Comme lors de la publication d’informations sur son salaire cet automne, le président du Cojo a brandi son totem d’immunité : Paris 2024 s’est doté d’un Comité des rémunérations indépendant présidé par l’ancien patron du groupe La Poste, Jean-Paul Bailly, qui a «validé une grille de rémunérations en fonction des compétences recherchées et en regard de ce qui se pratique sur le marché».
Interview
Et si la masse salariale a bougé par rapport au dossier de candidature (comme le budget olympique global), c’est parce qu’entretemps, argumente l’ancien champion olympique, quatre nouveaux sports ont été intégrés au programme et que la cérémonie d’ouverture a été programmée dans le centre de Paris, ce qui a nécessité de nouvelles embauches pour ces nouveaux dossiers. Entre 2017 et le début des Jeux, le Cojo sera passé d’une trentaine à près de 4 000 salariés.
«Pas la fête au favoritisme»
Tony Estanguet a par ailleurs expliqué que les augmentations dénoncées par Complément d’enquête étaient pour partie des revalorisations pour suivre l’inflation. Qu’elles avaient bénéficié «en priorité aux bas salaires et pas aux grands dirigeants» et qu’il y avait, en effet, eu des réajustements récents pour respecter l’égalité femmes-hommes et «mettre en place les bonnes pratiques en matière de politique salariale».

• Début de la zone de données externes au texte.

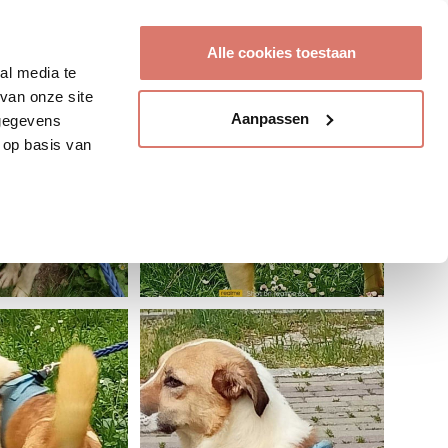
Account aanmaken
Alle cookies toestaan
al media te
van onze site
Aanpassen
 gegevens
 op basis van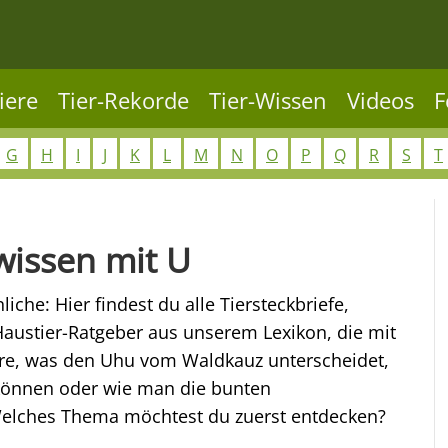
iere
Tier-Rekorde
Tier-Wissen
Videos
F
G
H
I
J
K
L
M
N
O
P
Q
R
S
T
rwissen mit U
che: Hier findest du alle Tiersteckbriefe,
ustier-Ratgeber aus unserem Lexikon, die mit
re, was den Uhu vom Waldkauz unterscheidet,
können oder wie man die bunten
Welches Thema möchtest du zuerst entdecken?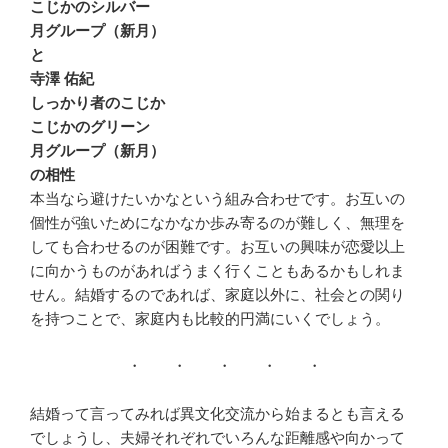
こじかのシルバー
月グループ（新月）
と
寺澤 佑紀
しっかり者のこじか
こじかのグリーン
月グループ（新月）
の相性
本当なら避けたいかなという組み合わせです。お互いの
個性が強いためになかなか歩み寄るのが難しく、無理を
しても合わせるのが困難です。お互いの興味が恋愛以上
に向かうものがあればうまく行くこともあるかもしれま
せん。結婚するのであれば、家庭以外に、社会との関り
を持つことで、家庭内も比較的円満にいくでしょう。
・ ・ ・ ・ ・
結婚って言ってみれば異文化交流から始まるとも言える
でしょうし、夫婦それぞれでいろんな距離感や向かって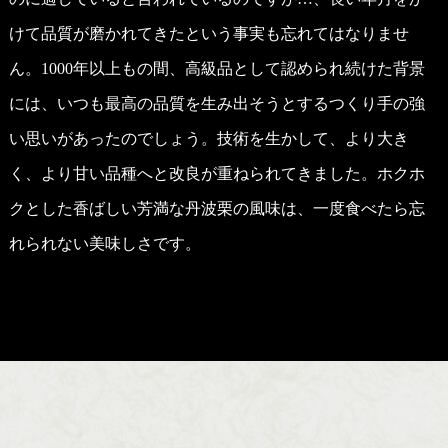
けて品質が磨かれてきたという事実も忘れてはなりませ
ん。1000年以上もの間、高級品として認められ続けた背景
には、いつも最高の品質を生み出そうとするつくり手の強
い思いがあったのでしょう。技術を生かして、より大き
く、より甘い品種へと改良が重ねられてきました。ホクホ
クとした香ばしい芳満な丹波栗の風味は、一度食べたら忘
れられない美味しさです。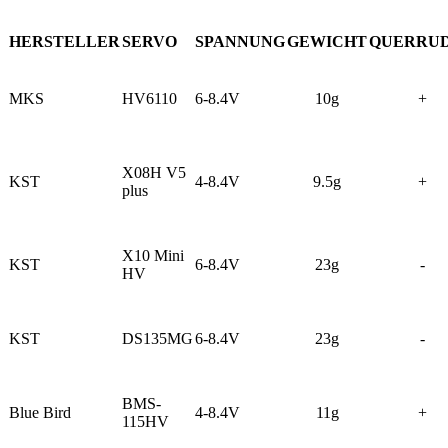
HERSTELLER
SERVO
SPANNUNG
GEWICHT
QUERRU
MKS
HV6110
6-8.4V
10g
+
X08H V5
KST
4-8.4V
9.5g
+
plus
X10 Mini
KST
6-8.4V
23g
-
HV
KST
DS135MG
6-8.4V
23g
-
BMS-
Blue Bird
4-8.4V
11g
+
115HV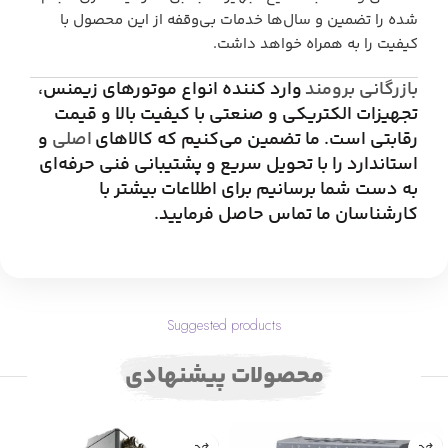
شده را تضمین و سال‌ها خدمات بی‌وقفه از این محصول با
کیفیت را به همراه خواهد داشت.
بازرگانی برومند
وارد کننده انواع موتورهای زیمنس،
تجهیزات الکتریکی و صنعتی با کیفیت بالا و قیمت
رقابتی است. ما تضمین می‌کنیم که کالاهای
اصلی
و
استاندارد را با تحویل سریع و پشتیبانی فنی حرفه‌ای
به دست شما برسانیم برای اطلاعات بیشتر با
کارشناسان ما تماس حاصل فرمایید.
Suggested products
محصولات پیشنهادی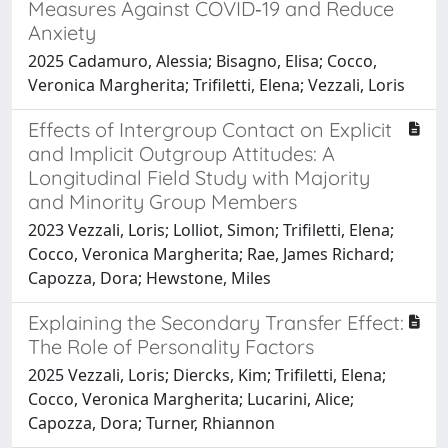
Measures Against COVID‐19 and Reduce
Anxiety
2025 Cadamuro, Alessia; Bisagno, Elisa; Cocco,
Veronica Margherita; Trifiletti, Elena; Vezzali, Loris
Effects of Intergroup Contact on Explicit
and Implicit Outgroup Attitudes: A
Longitudinal Field Study with Majority
and Minority Group Members
2023 Vezzali, Loris; Lolliot, Simon; Trifiletti, Elena;
Cocco, Veronica Margherita; Rae, James Richard;
Capozza, Dora; Hewstone, Miles
Explaining the Secondary Transfer Effect:
The Role of Personality Factors
2025 Vezzali, Loris; Diercks, Kim; Trifiletti, Elena;
Cocco, Veronica Margherita; Lucarini, Alice;
Capozza, Dora; Turner, Rhiannon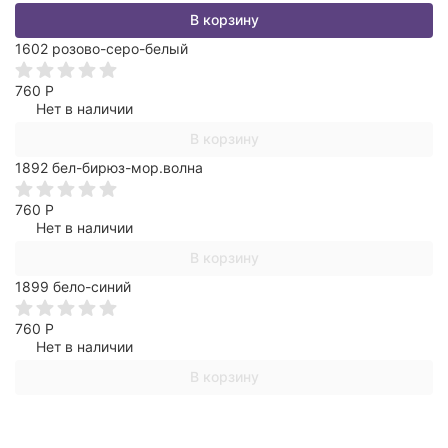
В корзину
1602 розово-серо-белый
760
Р
Нет в наличии
В корзину
1892 бел-бирюз-мор.волна
760
Р
Нет в наличии
В корзину
1899 бело-синий
760
Р
Нет в наличии
В корзину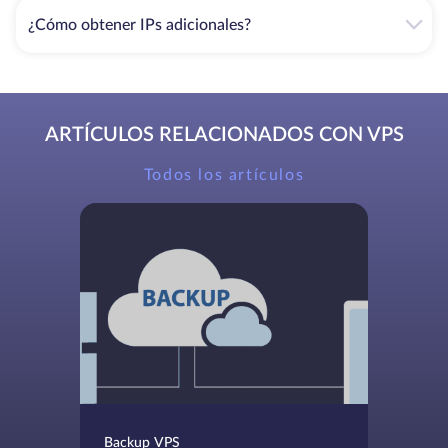
¿Cómo obtener IPs adicionales?
ARTÍCULOS RELACIONADOS CON VPS
Todos los artículos
Backup VPS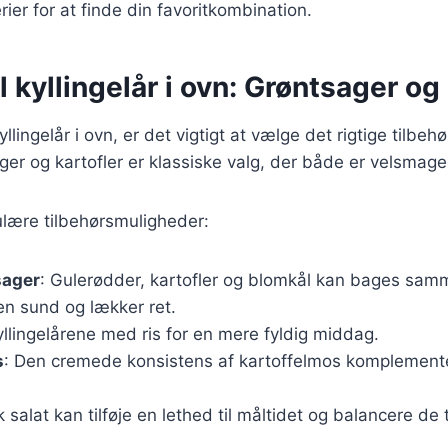
rier for at finde din favoritkombination.
il kyllingelår i ovn: Grøntsager og
llingelår i ovn, er det vigtigt at vælge det rigtige tilbeh
ger og kartofler er klassiske valg, der både er velsma
ulære tilbehørsmuligheder:
sager
: Gulerødder, kartofler og blomkål kan bages sa
 en sund og lækker ret.
yllingelårene med ris for en mere fyldig middag.
s
: Den cremede konsistens af kartoffelmos komplemente
sk salat kan tilføje en lethed til måltidet og balancere d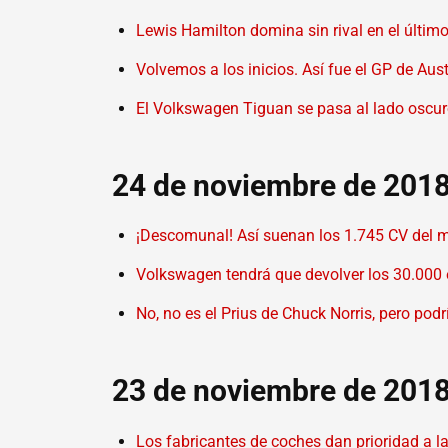
Lewis Hamilton domina sin rival en el últi
Volvemos a los inicios. Así fue el GP de Aus
El Volkswagen Tiguan se pasa al lado oscur
24 de noviembre de 201
¡Descomunal! Así suenan los 1.745 CV del m
Volkswagen tendrá que devolver los 30.000
No, no es el Prius de Chuck Norris, pero podrí
23 de noviembre de 201
Los fabricantes de coches dan prioridad a la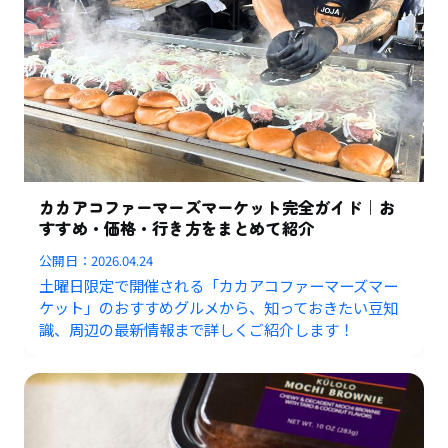
カカアコファーマーズマーケット完全ガイド｜お
すすめ・価格・行き方をまとめて紹介
公開日：
2026.04.24
土曜日限定で開催される「カカアコファーマーズマー
ケット」のおすすめグルメから、知っておきたい豆知
識、周辺の最新情報まで詳しくご紹介します！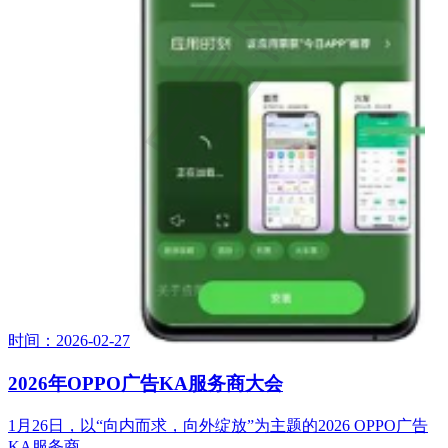
时间：2026-02-27
2026年OPPO广告KA服务商大会
1月26日，以“向内而求，向外绽放”为主题的2026 OPPO广告
KA服务商…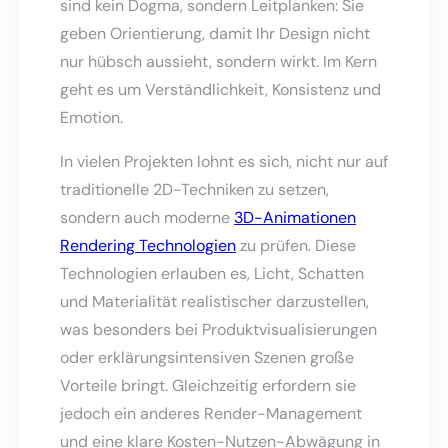
sind kein Dogma, sondern Leitplanken: Sie
geben Orientierung, damit Ihr Design nicht
nur hübsch aussieht, sondern wirkt. Im Kern
geht es um Verständlichkeit, Konsistenz und
Emotion.
In vielen Projekten lohnt es sich, nicht nur auf
traditionelle 2D-Techniken zu setzen,
sondern auch moderne
3D-Animationen
Rendering Technologien
zu prüfen. Diese
Technologien erlauben es, Licht, Schatten
und Materialität realistischer darzustellen,
was besonders bei Produktvisualisierungen
oder erklärungsintensiven Szenen große
Vorteile bringt. Gleichzeitig erfordern sie
jedoch ein anderes Render-Management
und eine klare Kosten-Nutzen-Abwägung in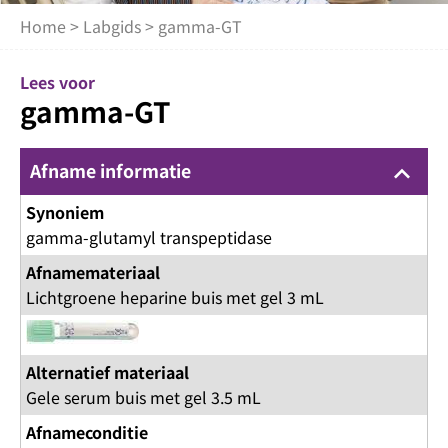
Home
>
Labgids
> gamma-GT
Lees voor
gamma-GT
Afname informatie
keyboard_arrow_up
Synoniem
gamma-glutamyl transpeptidase
Afnamemateriaal
Lichtgroene heparine buis met gel 3 mL
Alternatief materiaal
Gele serum buis met gel 3.5 mL
Afnameconditie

La députée socialiste Claudia Rouaux, membre de la commission des affaires culturelles de l’Assemblée et membre du fameux Comité des rémunérations du Cojo, a participé à l’émission Complément d’enquête. Elle parle de hausses de salaire «pour la majorité entre 7 et 10 % […] mais certains font carrément des bonds de 15 000 euros sur un an… D’autres se voient augmenter de 32 000 euros supplémentaires… Il y a même une directrice de la communication qui voit son salaire passer de 150 000 à 195 000 euros annuels ! Vous vous rendez compte ?» «Il y a beaucoup de pression sur vos épaules, je les espère donc aussi solides que celles des athlètes qui se préparent pour les Jeux de Paris mais force est de constater que notre confiance s’effrite au fil des polémiques, a tonné ce mercredi le député écologiste Jean-Claude Raux. Les JOP doivent être une fête mais pas la fête au favoritisme ou à l’argent public versé par les fenêtres.»
Même marginales, mêmes encadrées, ces révélations tombent mal au moment où le Cojo semble avoir des difficultés à boucler son budget. Il a notamment demandé à la région Ile-de-France si elle pouvait prendre en charge financièrement les déplacements de 200 000 accrédités (athlètes, officiels, journalistes…), soit un budget d’un peu moins de 10 millions d’euros. Et, pour des raisons de coûts, le centre de presse pour les Paralympiques sera finalement installé au siège du Cojo et non au centre aquatique olympique.